MATERIALS PROVIDED:
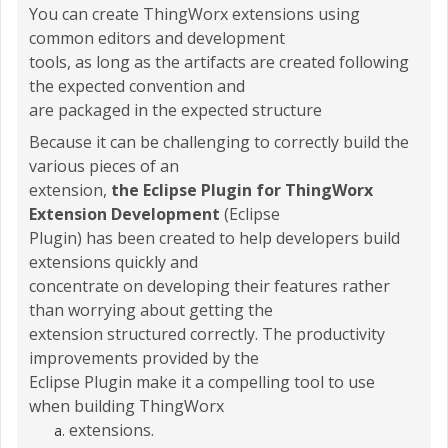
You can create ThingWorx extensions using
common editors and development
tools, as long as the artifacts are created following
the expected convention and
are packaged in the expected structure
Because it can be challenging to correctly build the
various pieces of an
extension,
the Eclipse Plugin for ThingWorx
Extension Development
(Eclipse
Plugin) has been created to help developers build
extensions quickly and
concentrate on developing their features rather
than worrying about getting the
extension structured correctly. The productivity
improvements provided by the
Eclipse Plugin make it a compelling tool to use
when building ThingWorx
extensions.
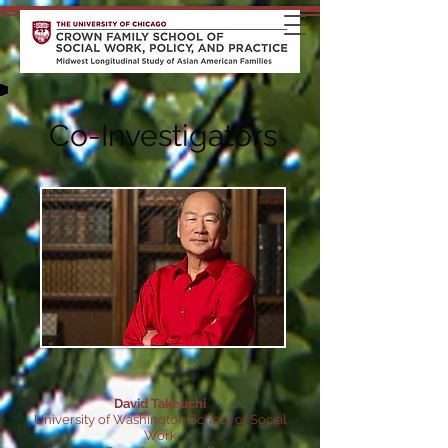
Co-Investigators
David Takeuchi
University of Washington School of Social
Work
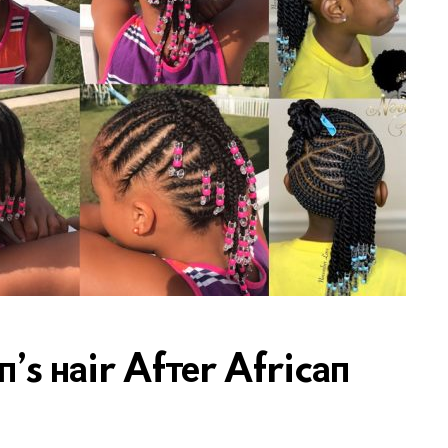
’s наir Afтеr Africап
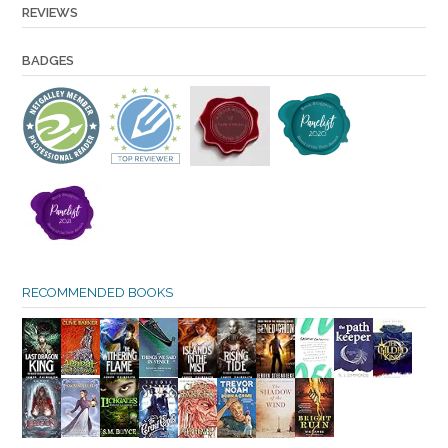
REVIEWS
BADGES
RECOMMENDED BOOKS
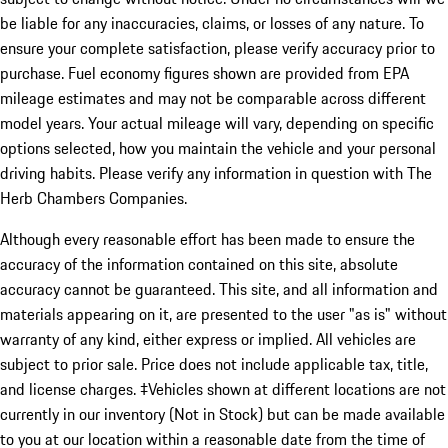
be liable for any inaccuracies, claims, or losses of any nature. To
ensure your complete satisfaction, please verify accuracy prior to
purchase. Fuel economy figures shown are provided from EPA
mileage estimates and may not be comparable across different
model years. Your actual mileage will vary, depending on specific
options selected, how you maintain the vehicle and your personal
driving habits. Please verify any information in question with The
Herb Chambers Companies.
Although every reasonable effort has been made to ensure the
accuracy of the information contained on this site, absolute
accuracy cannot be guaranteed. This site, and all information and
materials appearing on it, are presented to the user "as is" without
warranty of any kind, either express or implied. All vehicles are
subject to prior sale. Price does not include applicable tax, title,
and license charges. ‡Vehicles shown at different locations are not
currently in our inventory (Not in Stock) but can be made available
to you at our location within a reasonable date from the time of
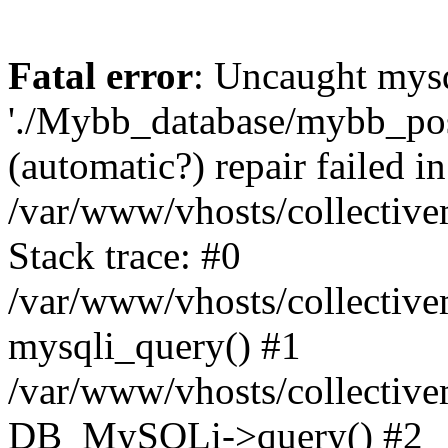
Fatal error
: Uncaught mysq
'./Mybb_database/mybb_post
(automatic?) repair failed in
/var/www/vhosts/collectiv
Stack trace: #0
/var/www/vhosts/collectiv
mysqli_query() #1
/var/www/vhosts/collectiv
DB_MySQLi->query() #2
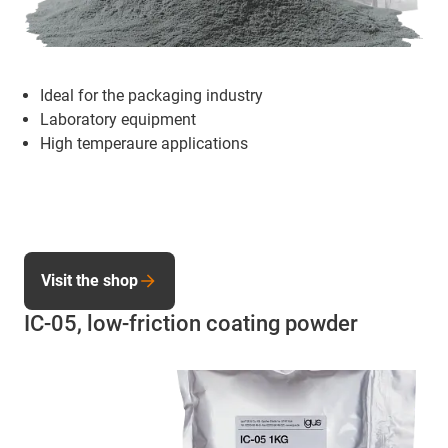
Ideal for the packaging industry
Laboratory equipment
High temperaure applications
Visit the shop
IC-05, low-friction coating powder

EXERCISE BRIEF:
Starting at the line above that holds "University of Washington School of Social", repeat every line exactly down to and including the line that holds "model years. Your", then stop. Do not carry over any pictures.

TASK ANSWER:
University of Washington School of Social
Work
’s наir Afтеr Africап
REVIEWS
BADGES
RECOMMENDED BOOKS
be liable for any inaccuracies, claims, or losses of any nature. To
ensure your complete satisfaction, please verify accuracy prior to
purchase. Fuel economy figures shown are provided from EPA
mileage estimates and may not be comparable across different
model years. Your actual mileage will vary, depending on specific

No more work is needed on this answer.